Estas colocações permitem explicar melhor as relações entre moradia e ideologia, na medida em que a habitação deveria ser um direito garantido a todo cidadão, mas, em razão da influência ideológica das classes dominantes, passa a impingir ao cidadão das classes menos favorecidas toda a responsabilidade por não conseguir integrar-se num mercado imobiliário que é restrito a poucos. Destaca-se, também, o papel da lei para manutenção do poder das classes dominantes nas cidades, refletindo e, ao mesmo tempo, promovendo a desigualdade social e a segregação no espaço urbano.

O chamado “sonho da casa própria” aparece, então, como uma das práticas da manipulação das idéias (apontada por Marx), sendo a população obrigada a dar aos seus pensamentos a forma da universalidade, ou seja, coerente com o esquema ideológico do modo de produção dominante. Neste contexto, vale trazer a discussão de Bolaffi acerca da ideologia da habitação popular, que assim escreve:

Em 1964, o regime revolucionário que se estabeleceu assumiu, juntamente com o poder, o compromisso de conter e reduzir as pressões inflacionárias. Mas a sua sobrevivência política dependia da capacidade de atingir esse objetivo sem provocar uma depressão economicamente profunda e prolongada. Dependia também de conseguir formular projetos capazes de conservar o apoio das massas populares, compensando-as psicologicamente pelas pressões a que vinham sendo submetidas pela política de contenção salarial. Para tanto, nada melhor do que a casa própria (BOLAFFI, 1982, p. 44).

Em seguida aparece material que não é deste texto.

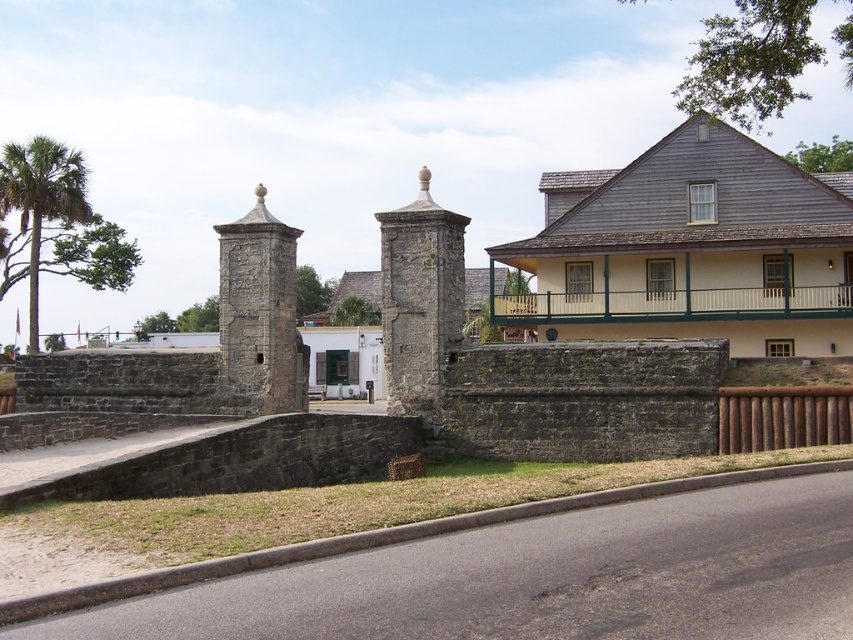 Question: Is stone textured gate at center further to the viewer compared to rustic stone tower at left?

Choices:
 (A) no
 (B) yes

Answer: (A)

Question: Is stone textured gate at center positioned behind rustic stone tower at left?

Choices:
 (A) yes
 (B) no

Answer: (B)

Question: Which object appears closest to the camera in this image?

Choices:
 (A) rustic stone tower at left
 (B) stone textured gate at center

Answer: (B)

Question: Does stone textured gate at center appear over rustic stone tower at left?

Choices:
 (A) yes
 (B) no

Answer: (A) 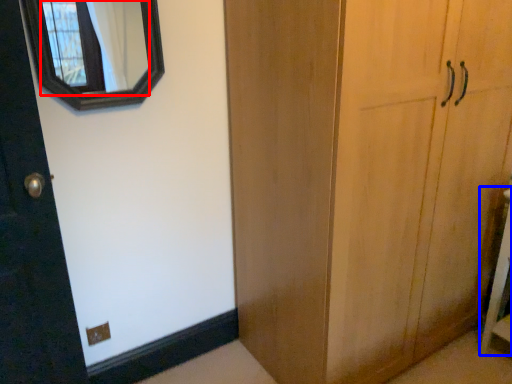 Question: Which point is closer to the camera, mirror (highlighted by a red box) or vanity (highlighted by a blue box)?

Choices:
 (A) mirror
 (B) vanity

Answer: (A) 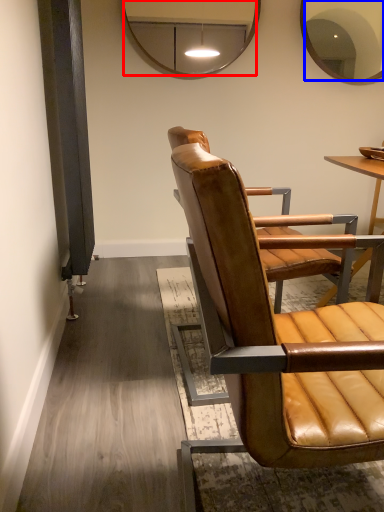 Question: Which object appears closest to the camera in this image, mirror (highlighted by a red box) or mirror (highlighted by a blue box)?

Choices:
 (A) mirror
 (B) mirror

Answer: (A) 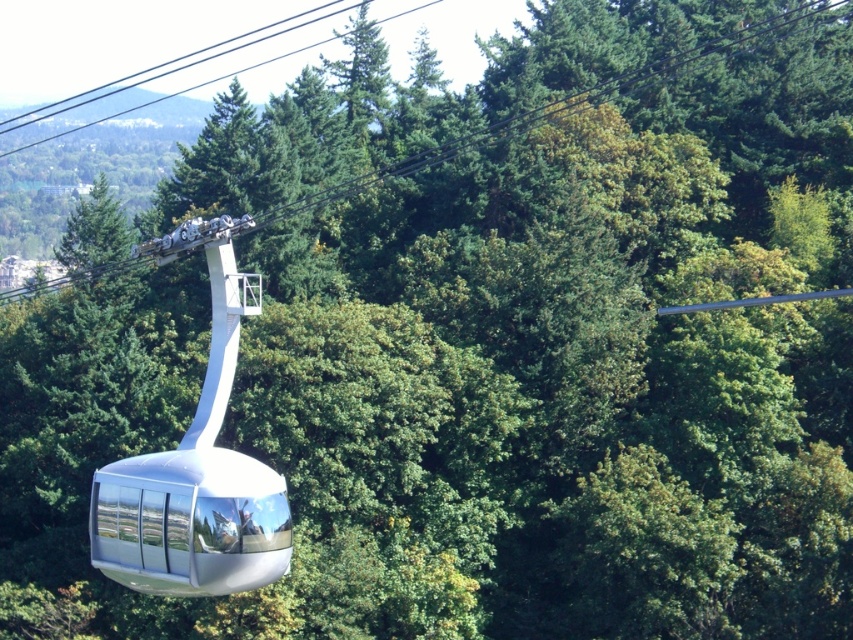 Who is positioned more to the right, black cable at upper center or polished silver gondola at center?

black cable at upper center is more to the right.

Where is `black cable at upper center`? black cable at upper center is located at coordinates (614, 90).

Find the location of a particular element. The width and height of the screenshot is (853, 640). black cable at upper center is located at coordinates (614, 90).

Who is shorter, black cable at upper center or black wire at upper center?

Standing shorter between the two is black wire at upper center.

Does point (431, 134) lie behind point (332, 36)?

No, (431, 134) is closer to viewer.

Image resolution: width=853 pixels, height=640 pixels. Identify the location of black cable at upper center. (614, 90).

Can you confirm if polished silver gondola at center is positioned below black wire at upper center?

Indeed, polished silver gondola at center is positioned under black wire at upper center.

Locate an element on the screen. polished silver gondola at center is located at coordinates (196, 483).

Which is behind, point (148, 493) or point (256, 64)?

The point (256, 64) is behind.

Where is `polished silver gondola at center`? polished silver gondola at center is located at coordinates (196, 483).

Mas não é só no Poder Executivo que se identifica essa manipulação da realidade social. O Legislativo também se utiliza desta mesma ideologia. Sob esta perspectiva, Villaça (2001) investigou as formas pelas quais as classes mais abastadas, na busca pela melhor localização do espaço urbano, utilizam instrumentos como a informação técnica ou jornalística, para transmitir à sociedade

a idéia de que a concentração dos investimentos públicos, na sua maioria, nas áreas da cidade que ocupam, é uma coisa muito natural. Esse processo, que o citado autor identificou como ideologia, pode ser reforçado por vários fatores/atores, dentre os quais, destacam-se, os profissionais da área de planejamento urbano, legisladores e administradores públicos municipais, que são os responsáveis diretos pela elaboração e implementação das normas sobre a organização do espaço urbano.

Esse instrumental compõe-se de códigos de obras e edificações, leis de uso e parcelamento do solo, planos diretores, entre outros, que, não raro, reforçam o processo de segregação social no espaço urbano, acabando por tornar certas áreas da cidade inacessíveis a certas camadas da população, em razão do elevado valor imobiliário nestes locais. Assim, segundo Villaça, o aparato técnico e político nos municípios está sempre voltado à reprodução de um discurso que distorce a realidade formando uma falsa consciência de que a legislação urbanística atende aos interesses de toda a sociedade.

Na realidade, a legislação urbana só está presente quando se torna necessária para a estruturação e fortalecimento do mercado imobiliário de viés capitalista. A lei é utilizada como instrumento de manutenção do poder, contribuindo para resultados como a segregação e a exclusão. É nas áreas desvalorizadas e rejeitadas pelo mercado imobiliário privado e nas áreas públicas que a camada pobre da população vai se instalar (encostas de morros, leito de rios, áreas degradadas, etc). A falta de alternativas habitacionais, seja via mercado privado, seja via políticas públicas sociais, incentiva essa dinâmica de ocupação ilegal e predatória da terra urbana. Mas, e a lei? Não é o artigo 5.º, caput, da Constituição

Federal, que dispõe: “Todos são iguais perante a lei, sem distinção de qualquer natureza, garantindo-se aos brasileiros e aos estrangeiros residentes no País a inviolabilidade do direito à vida, à liberdade, à segurança e à propriedade,...”? A partir destas reflexões teórico-conceituais poder-se-á analisar a moradia como um direito social dentro do ordenamento jurídico brasileiro para compreender em que medida este direito é efetivado para a melhoria da qualidade de vida dos mais necessitados.